I hear another rumble, but this time, it’s not coming from the sky. It’s coming from my stomach, gaping and hollow beneath the covers, and I remember with a sense of curious detachment that I haven’t eaten all day. I sit up and attempt to turn on the light, only when I twist the switch nothing happens, so I fling the covers from my legs before walking across my room and stepping into the hallway, following the familiar hum of voices upstairs.

“There she is,” Lucy says when I step into Sloane’s bedroom. The three of them are sitting on the floor in the dark surrounded by candles, Lucy flicking a lighter so close it looks like the flame is coming straight out of her fingers. “I was about to do a wellness check. Make sure you were still breathing.”

“Sorry,” I say, wincing a bit at her choice of words, though she doesn’t seem to notice. I walk over to join them, eyeing a skillet on the floor before glancing up. There’s a steady drip of rainwater erupting from a damp spot in the ceiling, each drop landing on the cast iron with a rhythmic plink. “Is the power out?”

“Has been all day,” Sloane says, a sheen of sweat across her upper lip.

“Next door, too?” I ask, sitting down, wondering why they aren’t over there.
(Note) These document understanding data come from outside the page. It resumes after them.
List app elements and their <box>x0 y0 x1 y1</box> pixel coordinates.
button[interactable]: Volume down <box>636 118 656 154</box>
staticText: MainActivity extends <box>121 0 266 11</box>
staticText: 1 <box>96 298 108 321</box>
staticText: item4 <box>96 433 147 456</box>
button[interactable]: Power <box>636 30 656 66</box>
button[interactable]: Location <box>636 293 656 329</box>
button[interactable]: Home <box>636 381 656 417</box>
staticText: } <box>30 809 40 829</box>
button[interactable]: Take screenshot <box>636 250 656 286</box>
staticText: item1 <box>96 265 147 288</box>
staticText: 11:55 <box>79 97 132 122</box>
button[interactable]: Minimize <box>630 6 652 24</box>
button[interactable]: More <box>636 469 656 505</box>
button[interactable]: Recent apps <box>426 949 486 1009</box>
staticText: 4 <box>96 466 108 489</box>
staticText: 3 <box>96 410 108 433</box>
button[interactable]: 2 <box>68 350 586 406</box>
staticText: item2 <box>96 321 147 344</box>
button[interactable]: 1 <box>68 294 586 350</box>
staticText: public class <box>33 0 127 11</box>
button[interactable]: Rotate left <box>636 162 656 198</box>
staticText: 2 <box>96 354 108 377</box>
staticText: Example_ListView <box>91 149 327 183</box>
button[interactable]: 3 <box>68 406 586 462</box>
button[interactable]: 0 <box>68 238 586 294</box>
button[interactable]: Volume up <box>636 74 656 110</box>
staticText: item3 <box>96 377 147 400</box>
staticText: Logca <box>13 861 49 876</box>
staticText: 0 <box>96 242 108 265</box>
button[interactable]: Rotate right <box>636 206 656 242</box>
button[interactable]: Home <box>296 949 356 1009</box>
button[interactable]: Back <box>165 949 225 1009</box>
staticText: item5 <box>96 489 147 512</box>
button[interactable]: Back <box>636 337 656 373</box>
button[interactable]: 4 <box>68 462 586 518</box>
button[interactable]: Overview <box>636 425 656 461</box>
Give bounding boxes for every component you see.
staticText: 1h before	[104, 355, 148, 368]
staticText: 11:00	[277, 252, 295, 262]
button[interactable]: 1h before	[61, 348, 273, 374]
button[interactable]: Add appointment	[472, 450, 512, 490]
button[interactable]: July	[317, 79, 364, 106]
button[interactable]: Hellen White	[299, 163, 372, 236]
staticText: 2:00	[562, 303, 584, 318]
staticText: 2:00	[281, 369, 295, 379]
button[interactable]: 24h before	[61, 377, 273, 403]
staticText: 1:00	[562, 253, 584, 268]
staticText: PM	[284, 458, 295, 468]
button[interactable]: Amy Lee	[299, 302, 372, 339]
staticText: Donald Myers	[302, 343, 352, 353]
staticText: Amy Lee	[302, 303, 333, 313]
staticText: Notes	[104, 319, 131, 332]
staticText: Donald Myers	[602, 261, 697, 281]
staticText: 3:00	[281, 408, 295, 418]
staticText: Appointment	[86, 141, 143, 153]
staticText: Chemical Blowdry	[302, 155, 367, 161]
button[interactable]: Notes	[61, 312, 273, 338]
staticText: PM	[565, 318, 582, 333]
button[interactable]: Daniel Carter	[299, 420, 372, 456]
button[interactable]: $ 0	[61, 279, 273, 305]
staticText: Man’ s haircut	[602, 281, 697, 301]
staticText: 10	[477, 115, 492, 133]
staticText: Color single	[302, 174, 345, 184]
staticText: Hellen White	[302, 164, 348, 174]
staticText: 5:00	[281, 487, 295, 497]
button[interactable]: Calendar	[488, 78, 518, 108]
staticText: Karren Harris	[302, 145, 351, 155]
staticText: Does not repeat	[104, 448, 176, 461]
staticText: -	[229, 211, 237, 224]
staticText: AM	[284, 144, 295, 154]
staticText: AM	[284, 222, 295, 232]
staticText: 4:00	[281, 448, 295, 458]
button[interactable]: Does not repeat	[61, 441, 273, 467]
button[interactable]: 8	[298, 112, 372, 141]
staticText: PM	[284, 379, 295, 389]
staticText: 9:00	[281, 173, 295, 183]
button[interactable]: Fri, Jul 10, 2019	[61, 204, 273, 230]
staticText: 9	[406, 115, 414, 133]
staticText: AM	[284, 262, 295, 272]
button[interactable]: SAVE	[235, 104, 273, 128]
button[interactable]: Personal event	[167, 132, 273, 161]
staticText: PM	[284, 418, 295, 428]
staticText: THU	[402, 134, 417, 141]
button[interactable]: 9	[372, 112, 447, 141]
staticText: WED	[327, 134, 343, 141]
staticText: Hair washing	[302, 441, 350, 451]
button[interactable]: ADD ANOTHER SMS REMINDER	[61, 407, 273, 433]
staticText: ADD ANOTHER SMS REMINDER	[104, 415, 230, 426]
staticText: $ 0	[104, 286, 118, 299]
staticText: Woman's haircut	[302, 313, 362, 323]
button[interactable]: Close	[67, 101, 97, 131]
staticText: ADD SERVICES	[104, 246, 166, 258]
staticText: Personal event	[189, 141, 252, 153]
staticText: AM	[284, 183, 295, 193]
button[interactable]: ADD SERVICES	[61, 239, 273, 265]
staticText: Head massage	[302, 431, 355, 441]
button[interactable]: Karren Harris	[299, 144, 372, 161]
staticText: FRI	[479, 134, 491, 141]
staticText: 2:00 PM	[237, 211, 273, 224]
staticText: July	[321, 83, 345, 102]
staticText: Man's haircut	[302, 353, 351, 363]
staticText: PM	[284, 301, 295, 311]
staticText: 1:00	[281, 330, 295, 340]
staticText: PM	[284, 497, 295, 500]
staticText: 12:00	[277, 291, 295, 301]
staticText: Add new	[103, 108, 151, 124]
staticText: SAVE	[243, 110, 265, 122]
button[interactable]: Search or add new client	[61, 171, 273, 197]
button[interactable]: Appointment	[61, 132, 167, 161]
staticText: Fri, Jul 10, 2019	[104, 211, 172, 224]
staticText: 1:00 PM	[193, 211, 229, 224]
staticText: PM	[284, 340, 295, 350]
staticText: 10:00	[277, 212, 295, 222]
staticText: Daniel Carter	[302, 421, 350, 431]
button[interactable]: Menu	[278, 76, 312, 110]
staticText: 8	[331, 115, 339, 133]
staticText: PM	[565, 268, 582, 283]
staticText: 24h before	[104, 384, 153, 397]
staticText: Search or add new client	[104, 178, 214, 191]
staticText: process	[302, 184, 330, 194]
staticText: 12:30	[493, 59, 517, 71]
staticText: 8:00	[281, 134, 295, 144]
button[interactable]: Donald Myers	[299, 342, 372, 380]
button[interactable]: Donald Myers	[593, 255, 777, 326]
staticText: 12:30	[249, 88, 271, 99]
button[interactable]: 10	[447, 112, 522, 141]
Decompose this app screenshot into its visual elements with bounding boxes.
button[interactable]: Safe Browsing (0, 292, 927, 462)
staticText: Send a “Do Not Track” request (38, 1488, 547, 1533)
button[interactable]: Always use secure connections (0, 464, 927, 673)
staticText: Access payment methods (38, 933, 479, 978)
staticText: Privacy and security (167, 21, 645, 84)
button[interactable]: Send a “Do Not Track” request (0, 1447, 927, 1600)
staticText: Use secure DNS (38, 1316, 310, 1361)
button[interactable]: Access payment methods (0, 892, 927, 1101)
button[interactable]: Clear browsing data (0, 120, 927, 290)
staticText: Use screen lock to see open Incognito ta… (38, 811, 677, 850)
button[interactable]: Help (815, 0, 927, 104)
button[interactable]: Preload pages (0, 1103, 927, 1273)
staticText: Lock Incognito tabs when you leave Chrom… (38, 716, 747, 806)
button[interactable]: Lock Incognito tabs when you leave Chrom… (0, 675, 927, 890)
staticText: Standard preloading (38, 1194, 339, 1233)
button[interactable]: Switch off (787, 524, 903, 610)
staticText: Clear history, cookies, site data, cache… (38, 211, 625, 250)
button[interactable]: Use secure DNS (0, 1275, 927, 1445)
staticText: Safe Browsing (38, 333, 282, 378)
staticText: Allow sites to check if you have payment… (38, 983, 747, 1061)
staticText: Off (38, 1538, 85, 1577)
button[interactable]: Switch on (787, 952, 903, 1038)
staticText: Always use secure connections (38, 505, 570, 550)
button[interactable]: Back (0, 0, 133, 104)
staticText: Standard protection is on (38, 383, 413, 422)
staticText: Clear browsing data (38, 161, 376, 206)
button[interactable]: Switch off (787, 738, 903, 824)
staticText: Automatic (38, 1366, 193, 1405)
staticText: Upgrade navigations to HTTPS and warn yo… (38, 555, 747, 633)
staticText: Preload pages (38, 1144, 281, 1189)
They’re always over there, all four of us are, especially on gloomy days like today.

“No, but Nicole and Trevor are fighting.”

“When are they not fighting?” Lucy adds, and I can see Nicole’s jaw clench in the dark.

“I told you you could go without me,” she cuts in, but Sloane just leans over and nudges her shoulder, smiling, before turning back toward me.

“We didn’t want to go anywhere without you,” she says. “Are you hungry?”

“Starving,” I say, a little bubble of warmth blooming in my chest.

“We could go to Penny Lanes,” Lucy suggests, her eyes still trained on the flame.

I had learned about Lucy’s job earlier in the summer and something about it caught me off guard. Admittedly, Nicole and I don’t have to work. Our parents provide our rent and tuition, and while Sloane spends most afternoons doing admin for the registrar, Lucy devotes four nights a week to a hybrid bar and bowling alley downtown. It seemed so strange the first time she told me; I couldn’t picture her gliding around in retro roller skates with plastic cups of beer balanced on a tray, her skin slick with French fry grease as she cleaned up other people’s messes. Sneaking into the walk-in freezer, maybe, dragging her finger around the rim of a Jell-O shot before popping it into her mouth. From the outside, it always looked like the world was just given to Lucy—like she was owed it all for simply existing—so the mere suggestion that she had to actually work for something like everybody else was a contradiction so jarring it left me unmoored.

“It’s ten o’clock on a Sunday,” I say at last, looking around for confirmation before remembering all the clocks have stopped. Nobody answers, the room silent other than another crack of lightning followed by a low, slow rumble. “Isn’t it closed?”

Sloane smirks and I watch as the three of them exchange glances, something unsaid traveling between them, before Lucy leans over and purses her lips, a stream of breath extinguishing the last of the light between us.